REQUIREMENT:
Once you know how many lines below hold "Adobe", reply with that number and add nothing.

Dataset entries
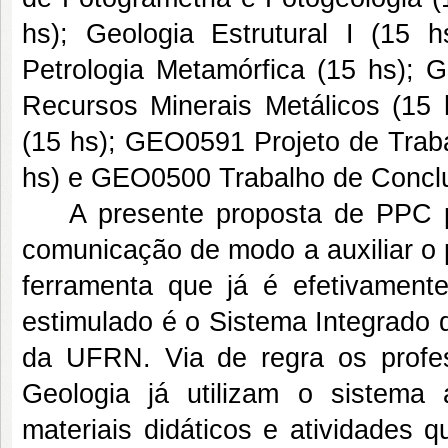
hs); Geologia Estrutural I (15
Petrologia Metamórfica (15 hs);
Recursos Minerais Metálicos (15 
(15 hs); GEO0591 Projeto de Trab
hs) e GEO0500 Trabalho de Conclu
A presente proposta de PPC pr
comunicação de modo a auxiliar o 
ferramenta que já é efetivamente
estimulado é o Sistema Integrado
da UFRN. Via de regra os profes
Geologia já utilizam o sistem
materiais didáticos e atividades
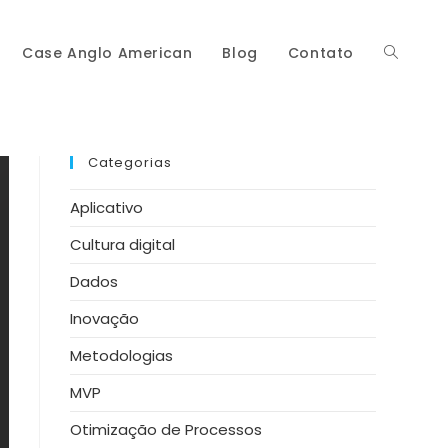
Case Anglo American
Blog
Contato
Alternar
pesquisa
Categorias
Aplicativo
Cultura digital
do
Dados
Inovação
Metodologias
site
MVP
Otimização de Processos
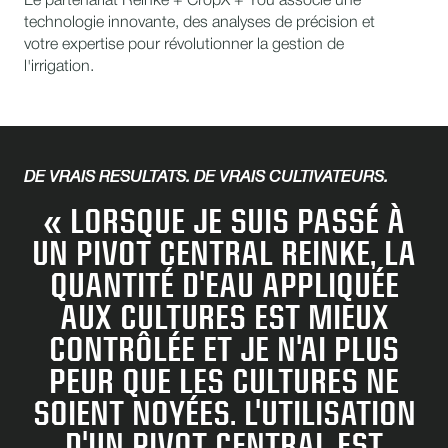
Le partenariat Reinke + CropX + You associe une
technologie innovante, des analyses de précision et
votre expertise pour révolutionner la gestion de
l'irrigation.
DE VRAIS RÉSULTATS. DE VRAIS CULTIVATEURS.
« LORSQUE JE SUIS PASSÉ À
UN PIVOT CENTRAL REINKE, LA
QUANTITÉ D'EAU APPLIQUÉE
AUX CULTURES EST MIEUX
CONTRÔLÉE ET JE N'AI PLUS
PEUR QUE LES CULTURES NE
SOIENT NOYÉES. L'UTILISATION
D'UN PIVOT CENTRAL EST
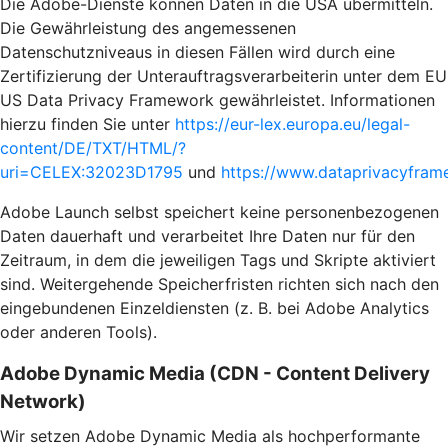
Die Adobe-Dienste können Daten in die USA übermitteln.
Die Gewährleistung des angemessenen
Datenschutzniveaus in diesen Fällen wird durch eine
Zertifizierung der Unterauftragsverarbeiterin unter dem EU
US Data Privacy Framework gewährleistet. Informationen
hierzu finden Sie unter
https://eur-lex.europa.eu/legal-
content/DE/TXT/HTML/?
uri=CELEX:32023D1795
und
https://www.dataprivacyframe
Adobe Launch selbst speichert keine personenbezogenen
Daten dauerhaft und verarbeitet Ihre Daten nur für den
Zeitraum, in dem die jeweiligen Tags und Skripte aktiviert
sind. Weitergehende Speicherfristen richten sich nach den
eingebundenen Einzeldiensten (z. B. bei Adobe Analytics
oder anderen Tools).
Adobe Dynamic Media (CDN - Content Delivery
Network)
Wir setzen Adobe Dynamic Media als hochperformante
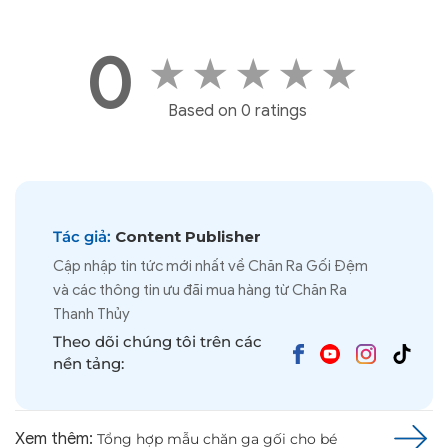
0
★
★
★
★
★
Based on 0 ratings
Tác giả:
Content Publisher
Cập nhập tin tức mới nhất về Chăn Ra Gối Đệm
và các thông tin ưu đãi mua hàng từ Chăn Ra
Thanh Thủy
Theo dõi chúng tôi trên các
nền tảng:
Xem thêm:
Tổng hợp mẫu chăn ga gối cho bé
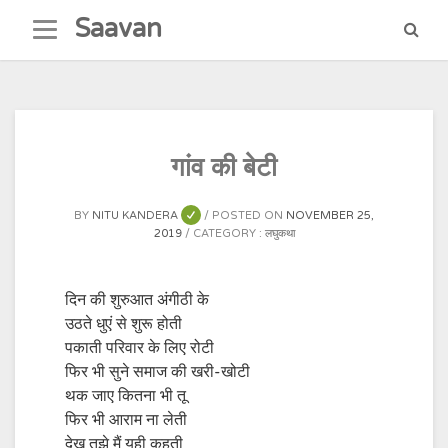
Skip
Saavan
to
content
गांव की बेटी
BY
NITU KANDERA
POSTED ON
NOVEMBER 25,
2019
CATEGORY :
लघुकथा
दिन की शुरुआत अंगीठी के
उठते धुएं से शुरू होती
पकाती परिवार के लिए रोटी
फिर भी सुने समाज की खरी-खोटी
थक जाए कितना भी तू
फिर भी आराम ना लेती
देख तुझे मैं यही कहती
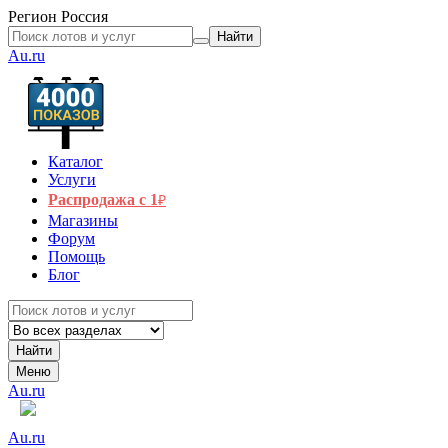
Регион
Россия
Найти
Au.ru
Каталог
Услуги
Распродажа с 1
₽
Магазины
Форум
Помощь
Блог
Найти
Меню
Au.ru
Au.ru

RESPONSE BELOW:
5